Concerns for public health and safety, including the need for social distancing, have resulted in Pine Avenue being festooned with American flags rather than large crowds watching marching bands and veterans.

"This year, more than ever, we needed the flags," Tomkins said.

And with marching out of the question, Tompkins said he'll honor those who made the ultimate sacrifice another way.

"We found out that the VFW (Veterans of Foreign Wars), who always place flags at the cemeteries, couldn't do that this year because they can't gather as a group," Tompkins said. "So tomorrow (Saturday), at 10 a.m., we're gonna pick up the flags from the VFWs and some volunteers and I will go out and place the flags."

With 3,000 flags to place, Tompkins may face a bigger challenge than keeping dance teams and marching bands in order.

"We really appreciate what Kenny is doing," said Tim Baxter, from Oakwood Cemetery. "(Memorial Day) is one of our biggest days to honor and remember our veterans.'

Baxter said that, since 2010, Oakwood has held a Memorial Day ceremony that also includes the tolling of a bell for everyone buried there in the intervening year. The need to avoid large groups and social distance means, for the first time in a decade, that won't take place.

"It's disappointing, but it's for everyone's safety," Baxter said.

Still, with better weather arriving, Baxter said visitors to the cemetery have increased in recent days. And, he said, anyone is welcome to visit on Memorial Day.
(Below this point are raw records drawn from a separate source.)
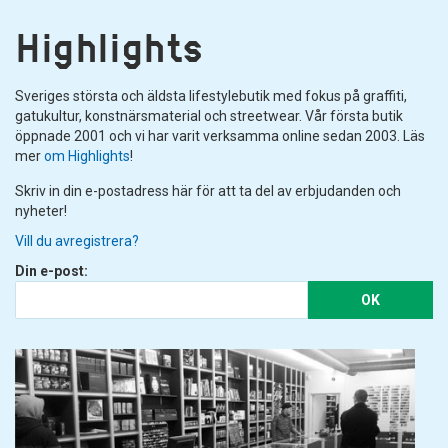
Highlights
Sveriges största och äldsta lifestylebutik med fokus på graffiti,
gatukultur, konstnärsmaterial och streetwear. Vår första butik
öppnade 2001 och vi har varit verksamma online sedan 2003. Läs
mer
om Highlights
!
Skriv in din e-postadress här för att ta del av erbjudanden och
nyheter!
Vill du avregistrera?
Din e-post:
OK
"There's been a notable increase with the local reopening and the nicer weather, we've had people stopping by," Baxter said. "And the cemetery is a great place to social distance. We have 18 acres."

Mayor Robert Restaino said he understands that many people will want to get out over the Memorial Day weekend and he encourages it.

"But it's still important to follow (the coronavirus) guidelines, so that we don't fall back" he said. "In the reopening, we go forward based on testing and hospitalizations.

The mayor said that projections show that when only 40 percent of people use face coverings, up to 200 COVID hospitalizations can result. When face coverings are at 70 percent, the number of hospitalizations drops to 50.

"The numbers prove (face coverings) work (to stem the virus transmission)," Restaino said. "(Not wearing a mask), you could put the entire economy back at risk. The fact someone else isn't playing by the rules doesn't mean they're aren't rules."

And while the rules cost the city its Memorial Day parade, Tompkins is looking forward to next year's march.

"This pains me," Tompkins said. "This is a labor of love. When you see the veterans lining (Pine Avenue), that's special. Take a moment and remember what Memorial Day is all about. It's to remember those who gave their lives. If it wasn't for those people, who gave everything, you might not be able to pop that beer or flip that burger."